In dem arabischen Land, das für seine problematische Menschenrechtslage bekannt ist, insbesondere in Bezug auf Frauen, sorgte dies für erhebliche Probleme.
Polizeigewalt und Beschlagnahmung
Laut Alexas Morgan erzählten mehrere Polizisten, die mit Maschinengewehren bewaffnet waren, sie zum Gerichtsgebäude transportiert hätten. Dort sei sie etwa 17 Stunden lang festgehalten worden. „Sie nahmen ohne Grund alle meine Sachen mit und ich konnte nicht verstehen, was sie sagten. Sie beschlagnahmten alle Telefone und elektronischen Geräte“, schilderte sie gegenüber dem Daily Star.

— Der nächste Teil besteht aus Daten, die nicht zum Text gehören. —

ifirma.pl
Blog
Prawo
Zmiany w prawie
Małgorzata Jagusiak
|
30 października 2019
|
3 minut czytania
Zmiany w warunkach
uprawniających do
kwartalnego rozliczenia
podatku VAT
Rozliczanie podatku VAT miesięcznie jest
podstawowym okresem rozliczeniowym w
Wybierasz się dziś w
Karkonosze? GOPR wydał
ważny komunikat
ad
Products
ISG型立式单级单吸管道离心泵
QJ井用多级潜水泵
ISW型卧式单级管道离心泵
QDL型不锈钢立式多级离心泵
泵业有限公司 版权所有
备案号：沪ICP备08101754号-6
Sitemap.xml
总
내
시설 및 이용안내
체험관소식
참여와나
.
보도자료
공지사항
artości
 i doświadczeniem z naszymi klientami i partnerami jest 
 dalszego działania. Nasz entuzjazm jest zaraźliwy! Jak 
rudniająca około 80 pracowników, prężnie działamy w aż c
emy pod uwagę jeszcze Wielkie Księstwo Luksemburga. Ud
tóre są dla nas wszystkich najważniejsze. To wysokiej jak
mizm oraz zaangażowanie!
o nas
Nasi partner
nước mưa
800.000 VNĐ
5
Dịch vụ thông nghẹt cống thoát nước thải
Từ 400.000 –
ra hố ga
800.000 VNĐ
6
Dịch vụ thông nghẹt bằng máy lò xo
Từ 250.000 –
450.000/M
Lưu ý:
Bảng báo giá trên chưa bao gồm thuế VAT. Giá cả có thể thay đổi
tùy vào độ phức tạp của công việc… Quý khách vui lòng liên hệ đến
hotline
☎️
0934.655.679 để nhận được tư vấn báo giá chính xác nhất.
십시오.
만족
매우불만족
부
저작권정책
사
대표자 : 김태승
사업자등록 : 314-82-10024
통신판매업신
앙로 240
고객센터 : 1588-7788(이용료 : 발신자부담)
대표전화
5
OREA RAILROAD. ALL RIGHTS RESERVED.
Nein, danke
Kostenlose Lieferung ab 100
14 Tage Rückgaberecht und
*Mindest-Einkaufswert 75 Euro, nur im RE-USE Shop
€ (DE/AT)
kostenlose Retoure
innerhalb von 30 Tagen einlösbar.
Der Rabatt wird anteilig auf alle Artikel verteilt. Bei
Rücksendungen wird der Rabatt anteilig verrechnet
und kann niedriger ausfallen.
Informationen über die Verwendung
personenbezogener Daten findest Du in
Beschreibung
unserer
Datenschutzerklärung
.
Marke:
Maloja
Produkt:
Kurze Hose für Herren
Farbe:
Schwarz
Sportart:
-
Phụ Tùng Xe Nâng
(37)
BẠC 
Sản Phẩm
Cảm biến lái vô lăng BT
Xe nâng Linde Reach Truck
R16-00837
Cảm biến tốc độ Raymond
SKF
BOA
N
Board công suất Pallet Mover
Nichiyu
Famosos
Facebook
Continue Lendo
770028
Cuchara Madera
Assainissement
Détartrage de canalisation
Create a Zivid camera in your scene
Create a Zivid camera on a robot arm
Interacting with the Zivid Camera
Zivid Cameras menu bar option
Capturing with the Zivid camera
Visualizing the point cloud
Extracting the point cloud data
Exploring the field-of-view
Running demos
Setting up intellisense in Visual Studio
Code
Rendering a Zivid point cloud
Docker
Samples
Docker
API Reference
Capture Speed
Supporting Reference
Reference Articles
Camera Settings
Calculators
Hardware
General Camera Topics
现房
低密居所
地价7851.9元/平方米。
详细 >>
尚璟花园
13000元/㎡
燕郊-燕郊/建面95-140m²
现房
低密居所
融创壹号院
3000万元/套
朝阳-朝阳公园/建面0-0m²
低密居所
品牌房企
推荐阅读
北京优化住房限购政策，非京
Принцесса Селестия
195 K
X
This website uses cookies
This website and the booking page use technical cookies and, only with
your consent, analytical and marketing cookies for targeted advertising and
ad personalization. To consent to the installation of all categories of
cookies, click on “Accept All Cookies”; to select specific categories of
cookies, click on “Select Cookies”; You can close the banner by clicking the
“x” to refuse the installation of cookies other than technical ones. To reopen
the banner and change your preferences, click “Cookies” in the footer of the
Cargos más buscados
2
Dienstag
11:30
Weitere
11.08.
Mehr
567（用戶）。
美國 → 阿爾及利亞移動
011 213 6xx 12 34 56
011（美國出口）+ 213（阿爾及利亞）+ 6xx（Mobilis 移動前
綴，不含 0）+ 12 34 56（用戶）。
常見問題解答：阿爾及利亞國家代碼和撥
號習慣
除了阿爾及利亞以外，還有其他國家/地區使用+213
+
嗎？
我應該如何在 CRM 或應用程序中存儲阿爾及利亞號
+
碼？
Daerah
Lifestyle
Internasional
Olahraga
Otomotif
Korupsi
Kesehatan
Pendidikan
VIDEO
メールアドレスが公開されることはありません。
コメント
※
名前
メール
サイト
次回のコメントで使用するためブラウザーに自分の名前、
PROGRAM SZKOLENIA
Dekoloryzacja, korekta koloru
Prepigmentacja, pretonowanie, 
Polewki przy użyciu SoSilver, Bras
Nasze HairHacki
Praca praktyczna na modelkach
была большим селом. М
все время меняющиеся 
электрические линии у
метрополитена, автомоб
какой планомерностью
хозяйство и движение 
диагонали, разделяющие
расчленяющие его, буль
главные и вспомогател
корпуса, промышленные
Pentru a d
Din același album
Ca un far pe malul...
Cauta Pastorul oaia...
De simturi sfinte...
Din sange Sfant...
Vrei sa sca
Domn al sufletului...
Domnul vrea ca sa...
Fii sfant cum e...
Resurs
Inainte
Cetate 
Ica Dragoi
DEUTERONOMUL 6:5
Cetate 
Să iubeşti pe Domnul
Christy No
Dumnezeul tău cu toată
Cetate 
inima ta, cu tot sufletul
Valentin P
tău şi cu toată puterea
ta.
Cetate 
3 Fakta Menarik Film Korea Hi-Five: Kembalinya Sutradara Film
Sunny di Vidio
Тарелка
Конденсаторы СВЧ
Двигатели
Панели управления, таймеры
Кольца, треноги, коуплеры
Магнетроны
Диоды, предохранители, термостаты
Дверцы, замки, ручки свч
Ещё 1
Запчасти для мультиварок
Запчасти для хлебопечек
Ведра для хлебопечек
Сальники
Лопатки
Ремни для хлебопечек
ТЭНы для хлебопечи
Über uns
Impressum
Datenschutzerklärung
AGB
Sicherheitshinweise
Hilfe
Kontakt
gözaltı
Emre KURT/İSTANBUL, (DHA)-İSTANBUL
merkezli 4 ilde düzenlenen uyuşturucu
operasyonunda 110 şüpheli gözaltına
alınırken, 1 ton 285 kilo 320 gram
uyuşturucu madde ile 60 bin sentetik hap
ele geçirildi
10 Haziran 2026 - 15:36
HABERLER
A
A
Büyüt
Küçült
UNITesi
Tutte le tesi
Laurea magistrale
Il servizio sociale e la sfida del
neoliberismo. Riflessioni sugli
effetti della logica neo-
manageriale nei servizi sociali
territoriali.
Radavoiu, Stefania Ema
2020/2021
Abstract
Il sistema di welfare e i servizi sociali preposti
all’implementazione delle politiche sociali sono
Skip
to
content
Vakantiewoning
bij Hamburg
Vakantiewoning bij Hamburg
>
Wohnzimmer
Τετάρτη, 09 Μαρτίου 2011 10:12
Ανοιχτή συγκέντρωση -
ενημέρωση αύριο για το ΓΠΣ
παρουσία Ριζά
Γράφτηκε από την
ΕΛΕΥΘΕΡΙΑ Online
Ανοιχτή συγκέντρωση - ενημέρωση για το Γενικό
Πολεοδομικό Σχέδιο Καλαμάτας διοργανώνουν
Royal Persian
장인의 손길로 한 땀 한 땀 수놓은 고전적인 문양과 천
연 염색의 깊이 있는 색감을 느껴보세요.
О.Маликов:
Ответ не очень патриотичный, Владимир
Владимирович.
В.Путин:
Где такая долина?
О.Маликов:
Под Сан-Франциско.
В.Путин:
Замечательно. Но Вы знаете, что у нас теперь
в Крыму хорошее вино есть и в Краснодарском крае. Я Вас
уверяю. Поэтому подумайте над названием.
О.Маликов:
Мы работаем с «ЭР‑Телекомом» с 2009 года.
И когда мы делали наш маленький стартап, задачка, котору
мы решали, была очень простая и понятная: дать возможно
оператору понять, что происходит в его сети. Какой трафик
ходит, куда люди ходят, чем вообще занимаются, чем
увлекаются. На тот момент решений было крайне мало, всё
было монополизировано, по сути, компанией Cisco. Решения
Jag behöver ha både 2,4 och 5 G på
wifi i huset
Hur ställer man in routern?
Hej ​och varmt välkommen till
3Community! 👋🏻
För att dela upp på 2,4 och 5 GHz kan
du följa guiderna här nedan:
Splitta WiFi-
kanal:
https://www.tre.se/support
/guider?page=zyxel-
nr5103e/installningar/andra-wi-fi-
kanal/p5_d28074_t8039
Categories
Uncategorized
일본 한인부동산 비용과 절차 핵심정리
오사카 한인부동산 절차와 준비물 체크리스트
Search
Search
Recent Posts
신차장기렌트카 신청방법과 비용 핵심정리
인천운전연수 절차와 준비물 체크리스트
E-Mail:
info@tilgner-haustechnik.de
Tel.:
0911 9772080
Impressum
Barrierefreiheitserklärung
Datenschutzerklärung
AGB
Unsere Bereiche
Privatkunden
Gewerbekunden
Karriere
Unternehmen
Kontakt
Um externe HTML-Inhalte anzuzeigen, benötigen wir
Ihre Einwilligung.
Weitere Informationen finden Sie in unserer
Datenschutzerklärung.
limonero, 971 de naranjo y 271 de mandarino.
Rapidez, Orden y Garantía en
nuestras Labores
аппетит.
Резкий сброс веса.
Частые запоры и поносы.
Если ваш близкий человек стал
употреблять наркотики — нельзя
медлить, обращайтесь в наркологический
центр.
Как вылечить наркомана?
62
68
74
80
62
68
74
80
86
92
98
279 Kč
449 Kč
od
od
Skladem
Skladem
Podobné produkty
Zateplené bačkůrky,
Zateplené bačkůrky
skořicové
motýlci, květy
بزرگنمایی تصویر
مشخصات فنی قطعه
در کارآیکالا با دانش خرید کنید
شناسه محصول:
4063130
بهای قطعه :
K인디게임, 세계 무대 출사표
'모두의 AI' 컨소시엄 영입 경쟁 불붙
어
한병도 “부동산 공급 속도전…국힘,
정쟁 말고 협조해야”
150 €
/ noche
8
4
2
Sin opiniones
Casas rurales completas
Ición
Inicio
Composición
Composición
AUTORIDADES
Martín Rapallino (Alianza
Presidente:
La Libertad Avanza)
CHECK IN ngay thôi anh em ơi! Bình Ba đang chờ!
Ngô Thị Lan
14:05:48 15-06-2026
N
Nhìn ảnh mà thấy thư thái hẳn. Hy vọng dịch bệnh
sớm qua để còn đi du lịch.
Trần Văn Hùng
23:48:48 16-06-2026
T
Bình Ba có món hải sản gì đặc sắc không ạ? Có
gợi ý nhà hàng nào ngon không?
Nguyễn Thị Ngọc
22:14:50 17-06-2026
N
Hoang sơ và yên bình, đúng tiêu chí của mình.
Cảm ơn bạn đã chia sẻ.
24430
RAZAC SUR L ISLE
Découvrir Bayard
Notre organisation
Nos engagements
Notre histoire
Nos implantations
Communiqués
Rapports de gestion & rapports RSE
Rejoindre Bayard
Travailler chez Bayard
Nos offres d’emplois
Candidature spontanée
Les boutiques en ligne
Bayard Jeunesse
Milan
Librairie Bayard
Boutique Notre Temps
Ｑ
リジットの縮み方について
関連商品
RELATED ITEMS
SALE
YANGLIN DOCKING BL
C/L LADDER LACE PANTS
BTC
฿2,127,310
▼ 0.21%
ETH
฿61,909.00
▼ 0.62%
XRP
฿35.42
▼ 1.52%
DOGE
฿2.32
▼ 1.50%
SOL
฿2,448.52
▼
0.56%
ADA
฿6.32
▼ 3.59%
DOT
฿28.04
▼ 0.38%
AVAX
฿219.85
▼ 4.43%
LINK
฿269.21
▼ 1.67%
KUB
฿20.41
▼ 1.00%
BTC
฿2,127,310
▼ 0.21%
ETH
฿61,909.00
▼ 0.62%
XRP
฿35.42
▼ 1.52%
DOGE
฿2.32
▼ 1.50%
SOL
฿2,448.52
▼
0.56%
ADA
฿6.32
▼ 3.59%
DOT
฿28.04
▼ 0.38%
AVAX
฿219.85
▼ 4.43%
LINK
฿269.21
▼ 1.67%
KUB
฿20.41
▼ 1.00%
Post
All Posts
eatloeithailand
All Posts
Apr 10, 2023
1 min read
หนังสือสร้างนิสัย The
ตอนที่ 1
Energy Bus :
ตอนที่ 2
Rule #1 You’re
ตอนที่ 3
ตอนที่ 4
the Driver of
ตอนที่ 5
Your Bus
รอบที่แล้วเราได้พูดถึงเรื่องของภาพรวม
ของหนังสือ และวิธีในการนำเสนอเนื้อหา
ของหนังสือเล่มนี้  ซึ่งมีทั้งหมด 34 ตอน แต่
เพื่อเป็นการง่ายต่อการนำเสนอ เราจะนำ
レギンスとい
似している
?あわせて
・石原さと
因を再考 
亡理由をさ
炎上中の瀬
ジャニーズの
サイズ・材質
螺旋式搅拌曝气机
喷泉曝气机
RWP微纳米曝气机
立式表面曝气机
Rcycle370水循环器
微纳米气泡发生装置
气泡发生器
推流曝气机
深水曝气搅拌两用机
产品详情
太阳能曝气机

Verhör ohne rechtlichen Beistand
Besonders belastend empfand Alexas, dass sie ihre OnlyFans-Seite vor einer Gruppe männlicher Polizisten öffnen musste, die sich ihre Fotos und Videos ansahen. „Ich fühlte mich unwohl und hatte Angst vor dem, was passieren würde“, so die junge Frau.
Immer wieder betonte Alexas vor den Polizisten, keine erotischen oder pornografischen Inhalte in Jordanien aufgenommen zu haben. Trotzdem durchsuchten die Beamten ausgiebig ihren OnlyFans-Account.
Entlastende Ergebnisse der Untersuchung
Nach 17 Stunden durfte Alexas schließlich ihre Familie in Miami (Florida) anrufen. Zudem musste sie ohne Anwalt vor dem Richter eine Aussage machen, bevor sie unter der Auflage, das Land nicht zu verlassen, freigelassen wurde. Zwei Wochen später ergab der Bericht über die beschlagnahmten Geräte, dass sich auf keinem der Geräte Material für Erwachsene befand, das in Jordanien gefilmt wurde.
Ungewisse Zukunft
Alexas befindet sich weiterhin in Jordanien und weiß nicht, wie es für sie weitergehen wird. Inzwischen hat sie die amerikanische Botschaft um Unterstützung gebeten.
„Das ist wirklich beängstigend und alles für nichts. Sie ist dort praktisch gefangen“, sagte Alexas‘ Mutter, die völlig verzweifelt ist. Obwohl die Untersuchung keine belastenden Beweise ergab, erhielt Alexas dennoch ein Anklageschreiben. Im schlimmsten Fall droht ihr eine Freiheitsstrafe von mindestens sechs Monaten sowie eine Geldstrafe von mindestens 9000 Dinar (circa 11.500 Euro).